Earl STEWART, Appellant,
v.
BOHO, INC. and Pubco, Inc. D/B/a Frenchie's Bar and Package Store, Appellees.

No. 85-2662.

District Court of Appeal of Florida, Fourth District.

September 10, 1986.

Paul M. Sullivan, Jr., West Palm Beach for appellant.

Lyman H. Reynolds, Jr. and Kenneth W. Moffet of Law Offices of Fleming, O'Bryan & Fleming, P.A., West Palm Beach, for appellees.

WETHERINGTON, GERALD T., Associate Judge.

Appellant, Earl Stewart, plaintiff below, appeals from a summary final judgment in favor of Appellees, Boho, Inc. and Pubco, *96 Inc. d/b/a Frenchie's Bar and Package Store, defendants below, in a personal injury negligence action. We hold that the defendants failed to demonstrate the absence of a genuine issue of material fact on Stewart's claim of negligence and reverse the summary final judgment.

Stewart and his girlfriend arrived at Frenchie's Bar and Package Store around 10:00 p.m. on December 23, 1983, the night before Christmas Eve. Stewart had been a patron of the bar for the previous ten years and was familiar with its layout. After drinking between two and four beers, Stewart began dancing to live music, provided by the defendants, on an area of the floor used by patrons for dancing. This dancing area was immediately adjacent to the entrance door. As Stewart was dancing, he stepped back and tripped over the leg of another dancer.
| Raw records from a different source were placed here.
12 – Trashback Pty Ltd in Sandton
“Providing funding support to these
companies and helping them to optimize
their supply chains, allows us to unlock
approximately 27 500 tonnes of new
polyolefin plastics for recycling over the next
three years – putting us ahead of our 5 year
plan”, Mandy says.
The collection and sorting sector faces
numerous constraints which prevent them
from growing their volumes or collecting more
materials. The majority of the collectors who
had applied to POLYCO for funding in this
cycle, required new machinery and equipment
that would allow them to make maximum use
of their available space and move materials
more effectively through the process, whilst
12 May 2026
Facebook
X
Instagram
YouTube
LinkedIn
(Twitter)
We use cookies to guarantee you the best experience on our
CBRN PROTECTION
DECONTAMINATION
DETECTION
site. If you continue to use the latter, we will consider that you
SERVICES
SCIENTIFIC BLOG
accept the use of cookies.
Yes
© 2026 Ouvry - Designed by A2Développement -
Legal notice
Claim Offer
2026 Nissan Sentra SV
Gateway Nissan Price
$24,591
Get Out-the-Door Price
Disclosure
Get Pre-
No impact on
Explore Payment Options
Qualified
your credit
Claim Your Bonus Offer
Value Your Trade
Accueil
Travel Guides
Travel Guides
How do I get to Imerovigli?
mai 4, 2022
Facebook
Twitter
He threw up his arms in an attempt to steady himself while falling backwards and trying to catch his balance on the entrance door. Just then someone opened the entrance door and Stewart fell backwards through the doorway, across a stoop and onto the hood of a truck parked over the stoop immediately outside the doorway. He struck his back and head on the truck, resulting in his alleged injuries.

The entrance stoop was elevated and did not have handrails. The stoop led to the parking area used by patrons of the bar. There were no warning signs concerning using the dance floor near the door. There were no restrictions or regulations laid down by the defendants limiting the number of patrons allowed to use the dance floor at one time.
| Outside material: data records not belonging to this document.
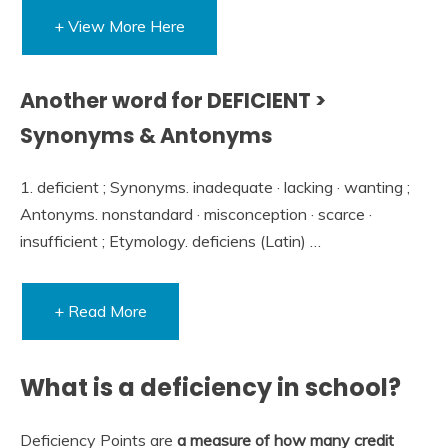
+ View More Here
Another word for DEFICIENT >
Synonyms & Antonyms
1. deficient ; Synonyms. inadequate · lacking · wanting ;
Antonyms. nonstandard · misconception · scarce ·
insufficient ; Etymology. deficiens (Latin) …
+ Read More
What is a deficiency in school?
Deficiency Points are
a measure of how many credit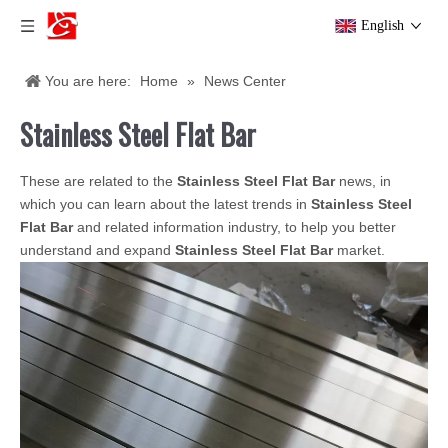
English
You are here:
Home
»
News Center
Stainless Steel Flat Bar
These are related to the
Stainless Steel Flat Bar
news, in
which you can learn about the latest trends in
Stainless Steel
Flat Bar
and related information industry, to help you better
understand and expand
Stainless Steel Flat Bar
market.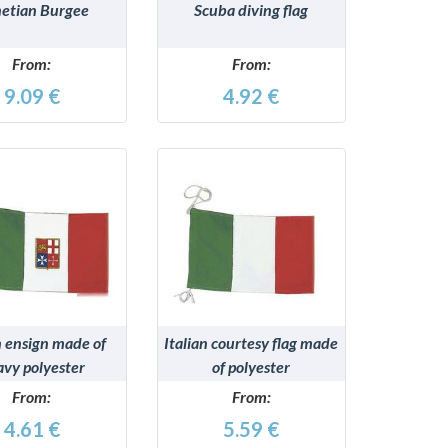
etian Burgee
Scuba diving flag
From:
From:
9.09 €
4.92 €
DETAILS
DETAILS
n ensign made of
Italian courtesy flag made
avy polyester
of polyester
From:
From:
4.61 €
5.59 €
The principles of law that define a bar owner's responsibility to his patrons are well established. A bar owner owes to his business invitees a duty to maintain his premises in a reasonably safe condition for the purposes for which they are made available. Hall v. Billy Jack's, Inc., 458 So. 2d 760 (Fla. 1984); Stevens v. Jefferson, 436 So. 2d 33 (Fla. 1983).
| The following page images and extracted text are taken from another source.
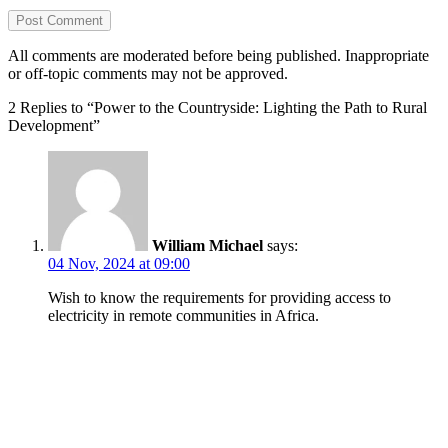
All comments are moderated before being published. Inappropriate
or off-topic comments may not be approved.
2 Replies to “Power to the Countryside: Lighting the Path to Rural
Development”
William Michael
says:
04 Nov, 2024 at 09:00
Wish to know the requirements for providing access to
electricity in remote communities in Africa.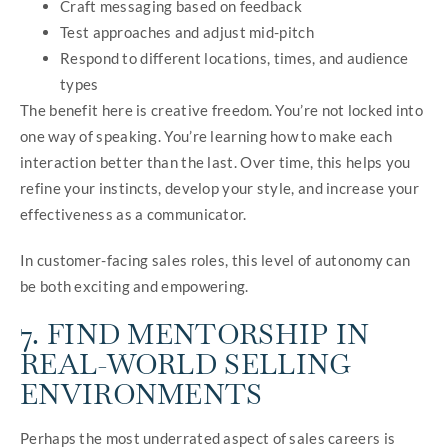
Craft messaging based on feedback
Test approaches and adjust mid-pitch
Respond to different locations, times, and audience
types
The benefit here is creative freedom. You’re not locked into
one way of speaking. You’re learning how to make each
interaction better than the last. Over time, this helps you
refine your instincts, develop your style, and increase your
effectiveness as a communicator.
In customer-facing sales roles, this level of autonomy can
be both exciting and empowering.
7. FIND MENTORSHIP IN
REAL-WORLD SELLING
ENVIRONMENTS
Perhaps the most underrated aspect of sales careers is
With respect to the physical condition of the premises, the owner of premises open to the public owes his invitee a duty to warn of latent or concealed dangers which are known or should be known to the owner and not known to the invitee. Waterman v. Graham, 228 So. 2d 925 (Fla. 2d DCA 1970), cert. den. 237 So. 2d 538 (1970). Where the danger is obvious and apparent or the invitee otherwise has knowledge of the danger which is equal to or superior to the owner's knowledge, the owner has no duty to warn of it. Pittman v. Volusia County, 380 So. 2d 1192 (Fla. 5th DCA 1980); Vermont Mutual Insurance Company v. Conway, 358 So. 2d 123 (Fla. 1st DCA 1978).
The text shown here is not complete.